Entries taken from a collection:

■ ■ ■ ■ ■

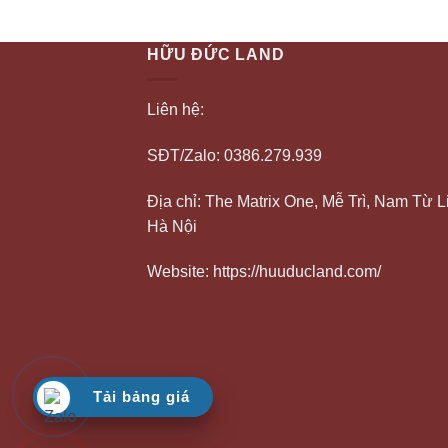
HỮU ĐỨC LAND
Liên hệ:
SĐT/Zalo: 0386.279.939
Địa chỉ: The Matrix One, Mễ Trì, Nam Từ L
Hà Nội
Website: https://huuducland.com/
Tải bảng giá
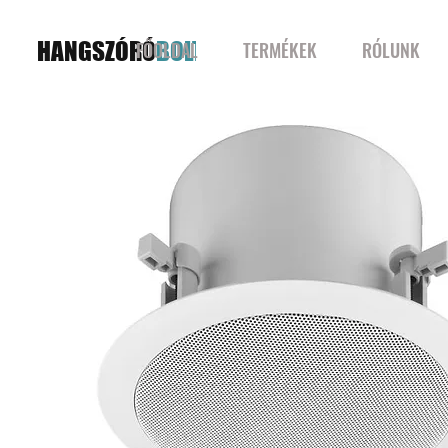
HANGSZÓRÓ
BOLT
FŐOLDAL
TERMÉKEK
RÓLUNK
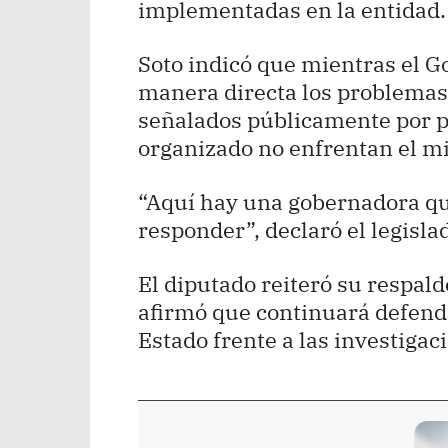
implementadas en la entidad.
Soto indicó que mientras el 
manera directa los problemas
señalados públicamente por p
organizado no enfrentan el mi
“Aquí hay una gobernadora qu
responder”, declaró el legisla
El diputado reiteró su respaldo
afirmó que continuará defendi
Estado frente a las investigac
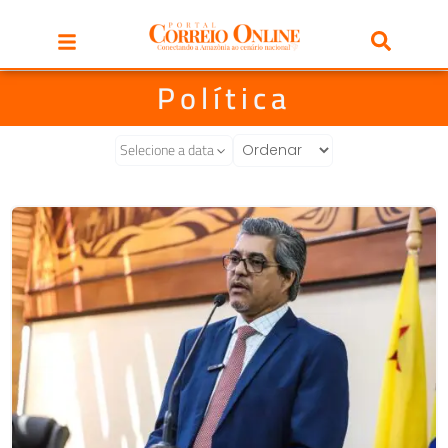
Política
Selecione a data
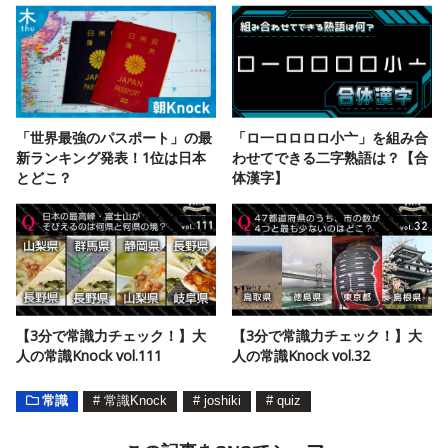
「世界最強のパスポート」の最
「ロ一ロロロロ小亠」を組み合
新ランキング発表！1位は日本
わせてできる二字熟語は？【合
とどこ？
体漢字】
【3分で常識力チェック！】大
【3分で常識力チェック！】大
人の常識Knock vol.111
人の常識Knock vol.32
常識
#
常識Knock
#
joshiki
#
quiz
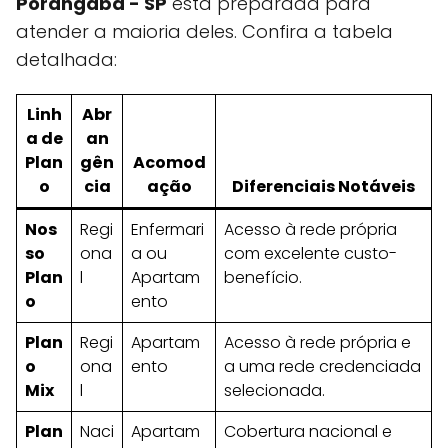
Porangaba - SP
está preparada para
atender a maioria deles. Confira a tabela
detalhada:
Linh
Abr
a de
an
Plan
gên
Acomod
o
cia
ação
Diferenciais Notáveis
Nos
Regi
Enfermari
Acesso à rede própria
so
ona
a ou
com excelente custo-
Plan
l
Apartam
benefício.
o
ento
Plan
Regi
Apartam
Acesso à rede própria e
o
ona
ento
a uma rede credenciada
Mix
l
selecionada.
Plan
Naci
Apartam
Cobertura nacional e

■ ■ ■ ■ ■

What you should do »
Your answer should hold exactly the lines from the one containing "Diferenciais Notáveis" to the last line of the data, both included, and no others.

Solution below »
Diferenciais Notáveis
Nos
Regi
Enfermari
Acesso à rede própria
so
ona
a ou
com excelente custo-
Plan
l
Apartam
benefício.
o
ento
Plan
Regi
Apartam
Acesso à rede própria e
o
ona
ento
a uma rede credenciada
Mix
l
selecionada.
Plan
Naci
Apartam
Cobertura nacional e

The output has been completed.